**Your assignment**
In the entries below, tally the lines that contain the string "фильтрующей", then state that number alone.

=======

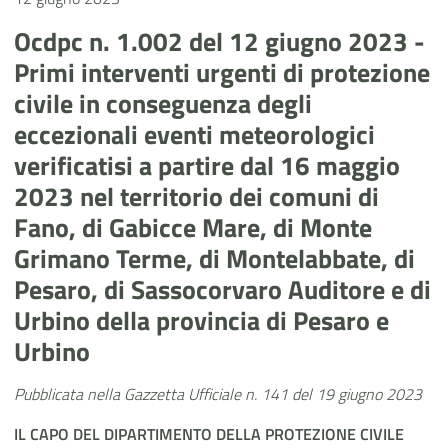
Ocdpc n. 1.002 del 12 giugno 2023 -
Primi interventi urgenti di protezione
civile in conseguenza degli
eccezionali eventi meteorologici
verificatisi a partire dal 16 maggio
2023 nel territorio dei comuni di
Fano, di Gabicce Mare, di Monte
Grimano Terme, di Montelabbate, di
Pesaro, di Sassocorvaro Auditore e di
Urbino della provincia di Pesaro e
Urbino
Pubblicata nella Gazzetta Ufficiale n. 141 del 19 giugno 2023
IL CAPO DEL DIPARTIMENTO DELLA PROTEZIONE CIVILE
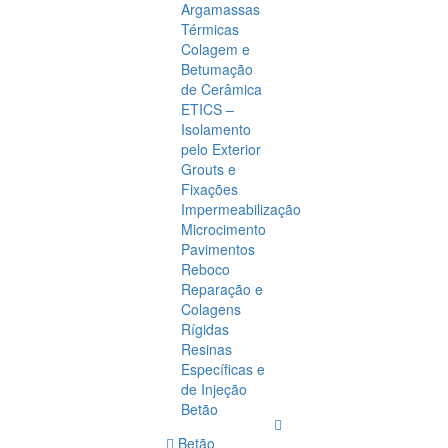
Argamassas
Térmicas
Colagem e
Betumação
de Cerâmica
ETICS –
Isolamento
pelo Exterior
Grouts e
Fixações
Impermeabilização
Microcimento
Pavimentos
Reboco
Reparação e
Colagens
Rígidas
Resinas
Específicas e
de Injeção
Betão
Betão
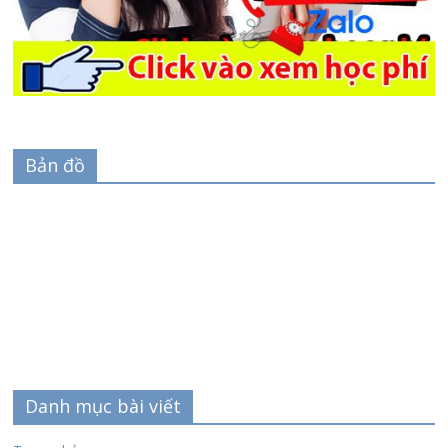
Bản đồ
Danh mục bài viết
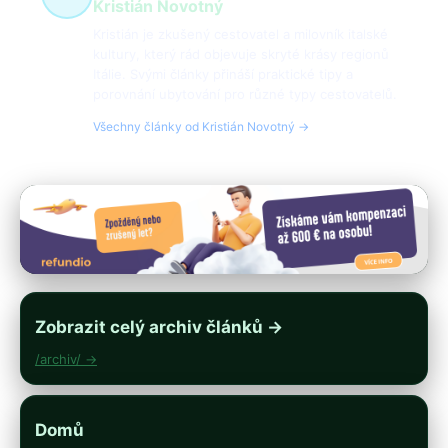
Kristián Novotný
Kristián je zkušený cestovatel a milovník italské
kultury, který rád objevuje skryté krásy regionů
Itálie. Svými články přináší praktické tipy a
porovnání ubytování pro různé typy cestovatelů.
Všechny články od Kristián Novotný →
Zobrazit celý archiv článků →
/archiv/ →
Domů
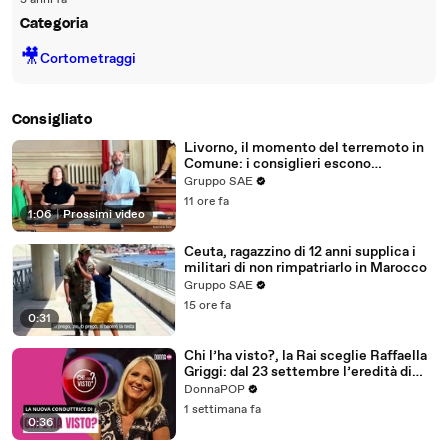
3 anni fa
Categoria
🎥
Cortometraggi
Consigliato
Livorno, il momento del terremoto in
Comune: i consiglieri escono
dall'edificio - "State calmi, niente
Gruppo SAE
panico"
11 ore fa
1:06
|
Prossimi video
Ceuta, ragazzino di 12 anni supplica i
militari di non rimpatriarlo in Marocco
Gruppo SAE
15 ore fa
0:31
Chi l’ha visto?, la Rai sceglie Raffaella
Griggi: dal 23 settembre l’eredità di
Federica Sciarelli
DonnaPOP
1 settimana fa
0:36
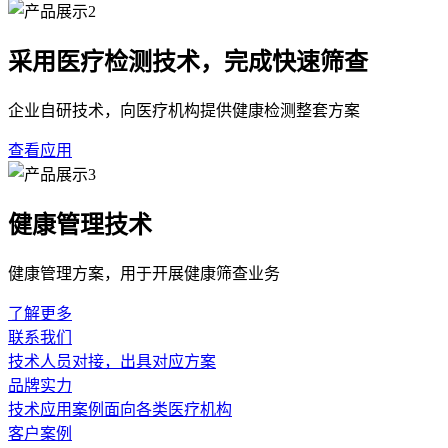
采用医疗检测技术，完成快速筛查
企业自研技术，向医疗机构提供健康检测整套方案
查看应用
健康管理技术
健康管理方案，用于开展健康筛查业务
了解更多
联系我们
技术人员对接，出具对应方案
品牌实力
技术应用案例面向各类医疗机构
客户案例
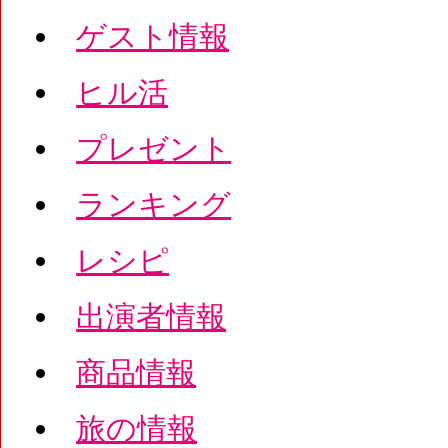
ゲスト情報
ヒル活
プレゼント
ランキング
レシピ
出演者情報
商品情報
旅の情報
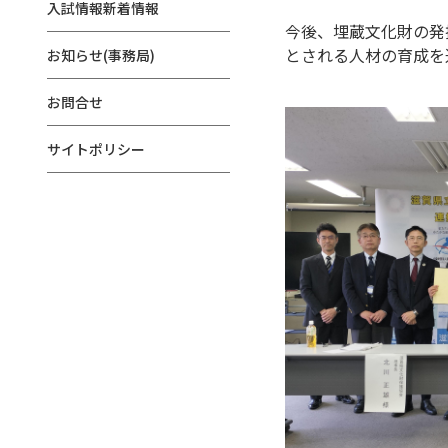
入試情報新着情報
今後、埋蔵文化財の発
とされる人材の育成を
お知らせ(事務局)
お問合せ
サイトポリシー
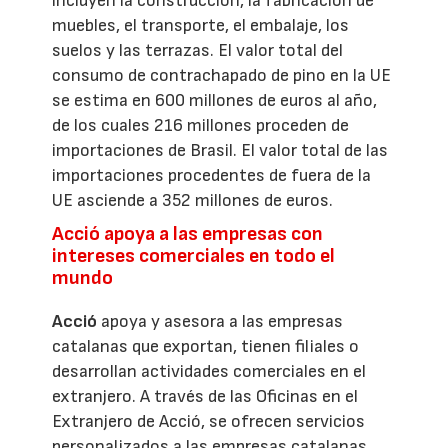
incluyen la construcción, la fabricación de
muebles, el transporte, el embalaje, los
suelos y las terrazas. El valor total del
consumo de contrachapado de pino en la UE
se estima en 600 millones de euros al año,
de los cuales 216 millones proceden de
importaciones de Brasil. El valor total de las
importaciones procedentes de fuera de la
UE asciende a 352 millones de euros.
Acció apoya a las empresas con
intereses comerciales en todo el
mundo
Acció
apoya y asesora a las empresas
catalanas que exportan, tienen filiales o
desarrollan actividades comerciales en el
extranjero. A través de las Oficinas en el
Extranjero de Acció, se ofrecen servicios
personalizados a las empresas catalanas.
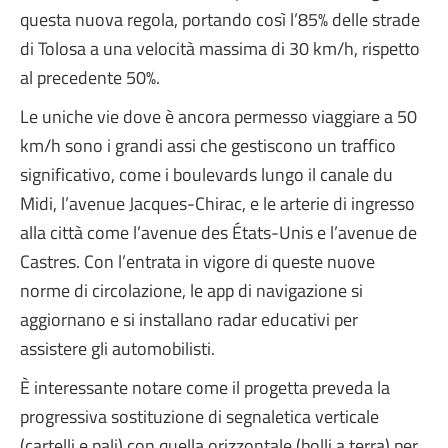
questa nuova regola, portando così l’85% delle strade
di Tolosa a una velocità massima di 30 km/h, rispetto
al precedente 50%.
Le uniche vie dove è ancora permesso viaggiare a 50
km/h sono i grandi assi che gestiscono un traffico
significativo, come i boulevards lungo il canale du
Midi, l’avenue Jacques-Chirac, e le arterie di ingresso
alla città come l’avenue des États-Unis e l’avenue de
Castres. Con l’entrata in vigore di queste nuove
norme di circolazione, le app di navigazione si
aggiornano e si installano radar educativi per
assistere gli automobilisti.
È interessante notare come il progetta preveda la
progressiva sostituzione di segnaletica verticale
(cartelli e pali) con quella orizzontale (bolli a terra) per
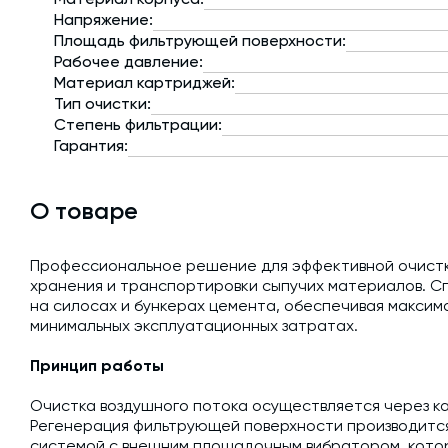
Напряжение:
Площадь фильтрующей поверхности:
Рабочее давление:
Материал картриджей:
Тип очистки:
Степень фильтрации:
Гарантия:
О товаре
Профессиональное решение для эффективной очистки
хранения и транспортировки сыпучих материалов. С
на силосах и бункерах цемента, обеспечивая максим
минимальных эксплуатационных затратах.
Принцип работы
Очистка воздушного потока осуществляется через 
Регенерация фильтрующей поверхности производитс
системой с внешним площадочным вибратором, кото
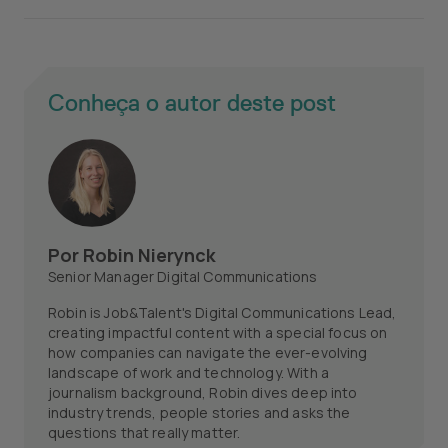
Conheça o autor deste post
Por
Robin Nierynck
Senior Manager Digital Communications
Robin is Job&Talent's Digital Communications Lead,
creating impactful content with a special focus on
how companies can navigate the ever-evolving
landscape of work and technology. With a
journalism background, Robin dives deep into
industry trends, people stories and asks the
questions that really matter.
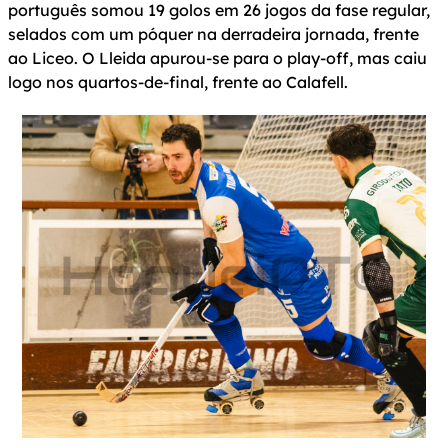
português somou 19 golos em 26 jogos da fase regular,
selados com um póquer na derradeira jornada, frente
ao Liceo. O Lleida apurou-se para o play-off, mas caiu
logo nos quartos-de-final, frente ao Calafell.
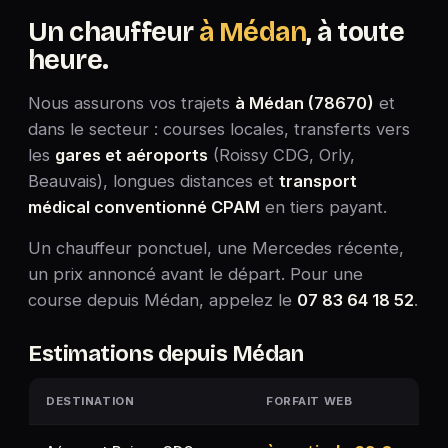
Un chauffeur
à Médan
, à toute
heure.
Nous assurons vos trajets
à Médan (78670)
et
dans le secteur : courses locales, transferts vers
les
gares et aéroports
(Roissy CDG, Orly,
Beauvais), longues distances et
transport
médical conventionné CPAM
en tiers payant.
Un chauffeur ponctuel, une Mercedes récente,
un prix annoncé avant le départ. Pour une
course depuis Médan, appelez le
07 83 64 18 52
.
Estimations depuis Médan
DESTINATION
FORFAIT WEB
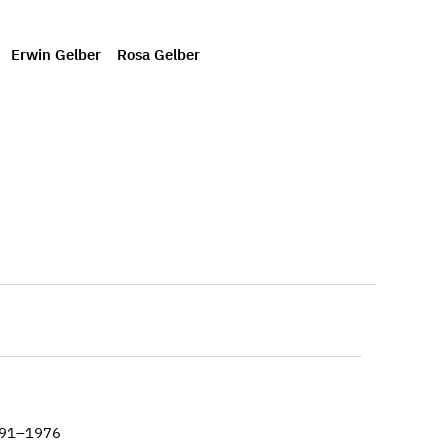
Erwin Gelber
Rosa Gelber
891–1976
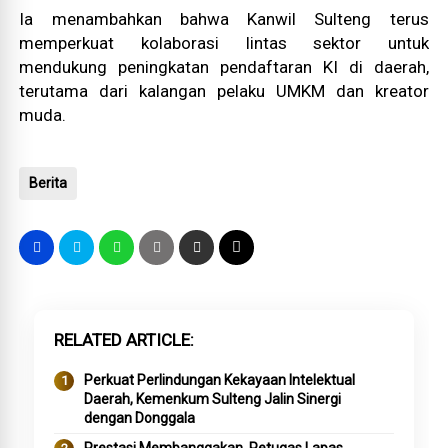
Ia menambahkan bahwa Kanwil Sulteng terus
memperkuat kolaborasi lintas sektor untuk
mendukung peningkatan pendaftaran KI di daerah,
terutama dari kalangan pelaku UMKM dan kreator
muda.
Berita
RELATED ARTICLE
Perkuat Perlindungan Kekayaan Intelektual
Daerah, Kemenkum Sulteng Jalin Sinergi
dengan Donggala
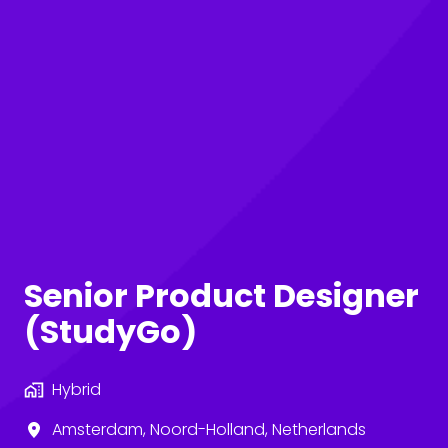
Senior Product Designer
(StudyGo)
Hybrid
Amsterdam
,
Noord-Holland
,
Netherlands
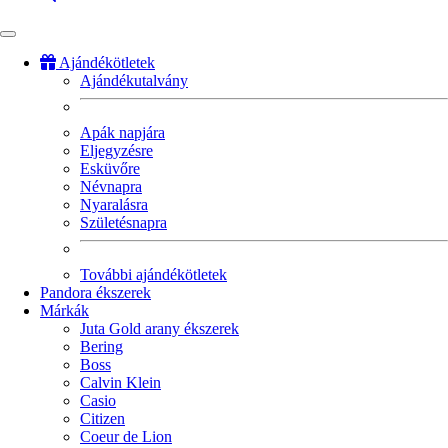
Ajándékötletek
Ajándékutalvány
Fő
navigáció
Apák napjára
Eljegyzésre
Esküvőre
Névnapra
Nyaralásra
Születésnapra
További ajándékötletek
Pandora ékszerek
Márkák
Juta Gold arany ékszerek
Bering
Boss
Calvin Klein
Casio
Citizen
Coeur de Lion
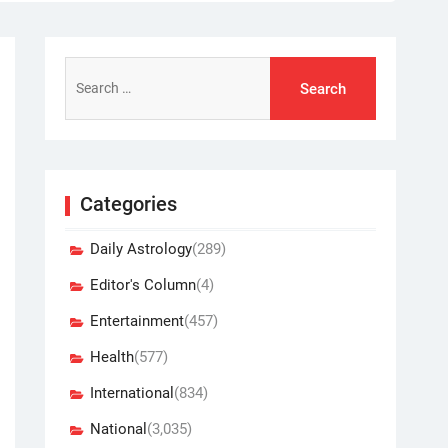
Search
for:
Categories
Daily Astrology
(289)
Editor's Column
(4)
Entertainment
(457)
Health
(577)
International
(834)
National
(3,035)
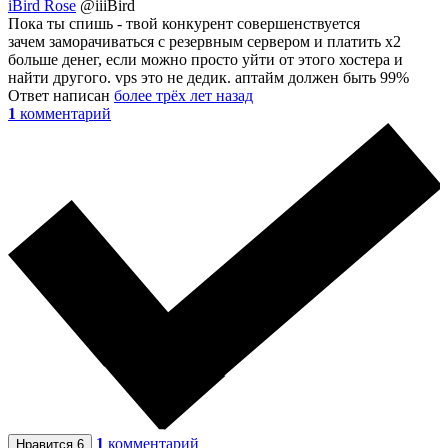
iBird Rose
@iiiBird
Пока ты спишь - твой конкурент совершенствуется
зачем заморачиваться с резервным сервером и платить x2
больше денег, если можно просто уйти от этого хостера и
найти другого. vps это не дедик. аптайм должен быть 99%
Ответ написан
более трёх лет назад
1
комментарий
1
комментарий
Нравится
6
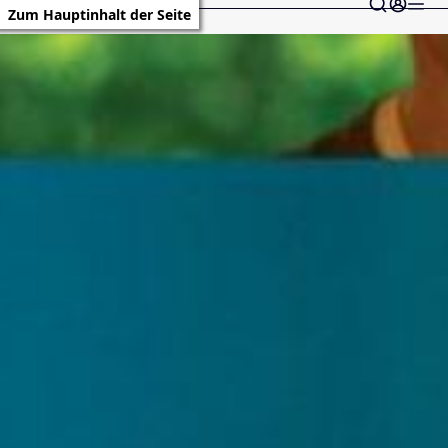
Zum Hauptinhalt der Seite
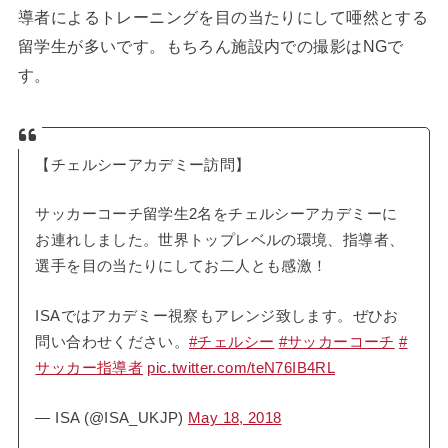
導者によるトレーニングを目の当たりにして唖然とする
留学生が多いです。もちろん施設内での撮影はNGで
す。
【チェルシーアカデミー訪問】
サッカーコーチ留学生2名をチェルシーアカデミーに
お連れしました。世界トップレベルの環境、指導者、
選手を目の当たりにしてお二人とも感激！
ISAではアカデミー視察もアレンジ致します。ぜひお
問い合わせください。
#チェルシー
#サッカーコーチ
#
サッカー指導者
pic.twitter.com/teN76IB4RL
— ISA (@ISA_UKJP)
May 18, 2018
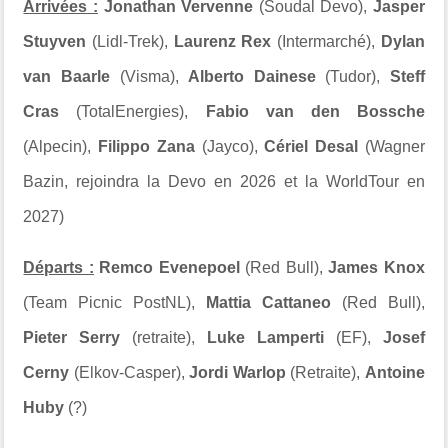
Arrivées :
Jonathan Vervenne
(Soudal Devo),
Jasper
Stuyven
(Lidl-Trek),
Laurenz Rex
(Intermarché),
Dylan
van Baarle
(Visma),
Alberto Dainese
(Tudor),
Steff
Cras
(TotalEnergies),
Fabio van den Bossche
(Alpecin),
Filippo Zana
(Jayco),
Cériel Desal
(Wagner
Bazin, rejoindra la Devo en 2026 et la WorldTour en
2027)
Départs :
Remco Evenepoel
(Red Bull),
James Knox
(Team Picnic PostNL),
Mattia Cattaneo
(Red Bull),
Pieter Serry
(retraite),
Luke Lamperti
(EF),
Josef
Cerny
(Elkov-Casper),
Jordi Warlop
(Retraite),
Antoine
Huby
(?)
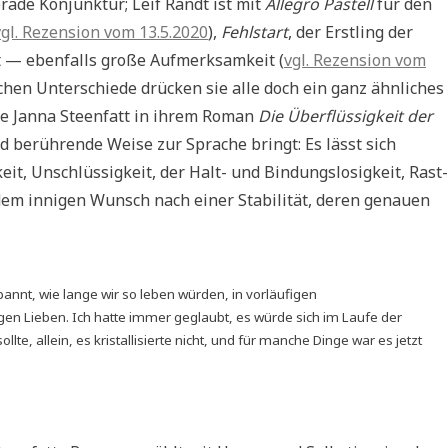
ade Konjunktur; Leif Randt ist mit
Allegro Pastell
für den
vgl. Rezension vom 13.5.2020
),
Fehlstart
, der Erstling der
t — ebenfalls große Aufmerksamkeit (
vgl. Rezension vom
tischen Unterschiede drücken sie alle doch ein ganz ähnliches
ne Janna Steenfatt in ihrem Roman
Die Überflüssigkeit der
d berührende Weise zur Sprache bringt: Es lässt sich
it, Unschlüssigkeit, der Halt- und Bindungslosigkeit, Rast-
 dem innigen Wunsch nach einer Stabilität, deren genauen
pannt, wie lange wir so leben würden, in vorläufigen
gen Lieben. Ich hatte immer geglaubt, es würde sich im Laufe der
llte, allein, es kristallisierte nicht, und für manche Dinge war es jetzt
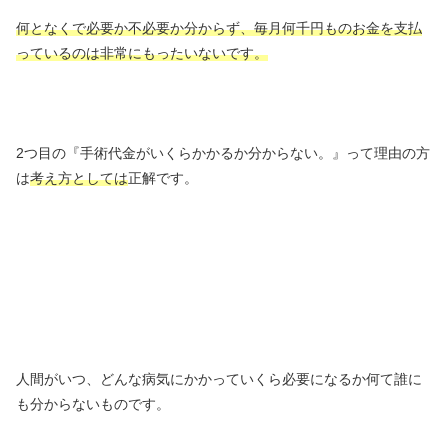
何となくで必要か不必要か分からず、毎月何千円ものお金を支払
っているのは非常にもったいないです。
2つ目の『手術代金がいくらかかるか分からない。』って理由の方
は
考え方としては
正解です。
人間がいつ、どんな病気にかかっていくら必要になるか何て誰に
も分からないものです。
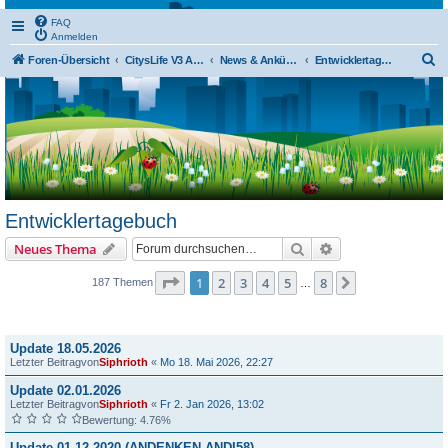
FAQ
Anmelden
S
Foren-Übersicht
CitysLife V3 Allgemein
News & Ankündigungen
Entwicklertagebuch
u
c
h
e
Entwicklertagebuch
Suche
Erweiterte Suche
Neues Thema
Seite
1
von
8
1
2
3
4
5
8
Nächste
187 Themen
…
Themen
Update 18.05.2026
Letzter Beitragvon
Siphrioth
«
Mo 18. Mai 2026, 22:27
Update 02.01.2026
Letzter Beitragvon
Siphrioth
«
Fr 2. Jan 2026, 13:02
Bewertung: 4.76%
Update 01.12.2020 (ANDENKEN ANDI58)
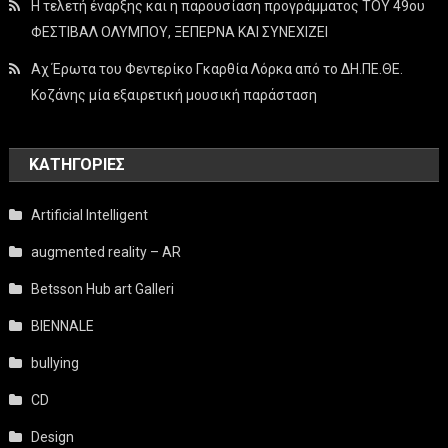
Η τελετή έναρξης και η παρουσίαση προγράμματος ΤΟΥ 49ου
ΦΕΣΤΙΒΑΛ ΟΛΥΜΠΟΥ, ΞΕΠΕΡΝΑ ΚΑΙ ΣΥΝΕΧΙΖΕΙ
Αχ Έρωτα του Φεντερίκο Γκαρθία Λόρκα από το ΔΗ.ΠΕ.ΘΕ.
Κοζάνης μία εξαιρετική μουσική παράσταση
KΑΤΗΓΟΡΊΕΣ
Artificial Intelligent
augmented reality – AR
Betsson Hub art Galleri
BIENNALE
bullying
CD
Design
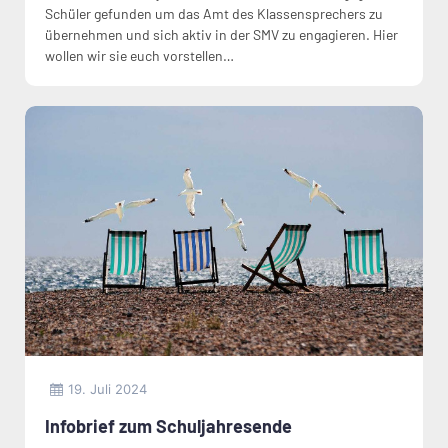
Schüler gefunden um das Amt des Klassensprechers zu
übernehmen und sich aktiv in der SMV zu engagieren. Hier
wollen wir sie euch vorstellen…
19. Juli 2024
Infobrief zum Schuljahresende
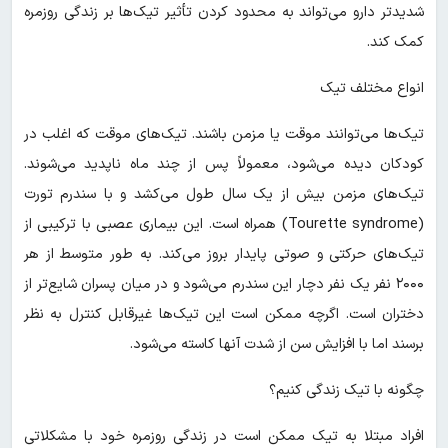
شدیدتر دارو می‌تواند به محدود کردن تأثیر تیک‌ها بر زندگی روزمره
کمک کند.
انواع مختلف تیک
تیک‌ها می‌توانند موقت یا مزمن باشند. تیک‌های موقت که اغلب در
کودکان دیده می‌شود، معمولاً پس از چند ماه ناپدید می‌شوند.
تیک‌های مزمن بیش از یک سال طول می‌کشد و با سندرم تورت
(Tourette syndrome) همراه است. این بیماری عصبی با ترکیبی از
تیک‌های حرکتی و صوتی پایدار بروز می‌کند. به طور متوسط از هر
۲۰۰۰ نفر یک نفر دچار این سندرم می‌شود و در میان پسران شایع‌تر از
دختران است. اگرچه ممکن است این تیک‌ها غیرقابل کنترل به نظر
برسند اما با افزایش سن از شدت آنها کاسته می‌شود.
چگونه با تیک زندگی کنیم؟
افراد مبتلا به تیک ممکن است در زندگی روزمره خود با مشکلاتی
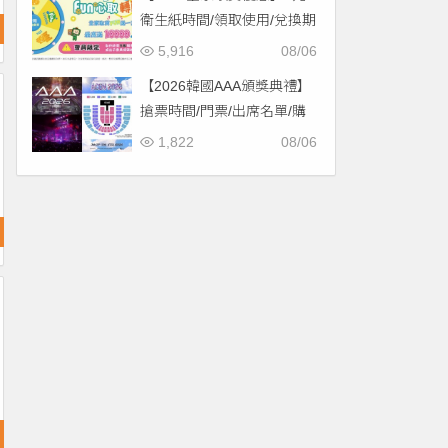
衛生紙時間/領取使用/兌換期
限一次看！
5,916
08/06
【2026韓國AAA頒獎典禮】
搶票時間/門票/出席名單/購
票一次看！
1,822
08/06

=======

**Response area**
2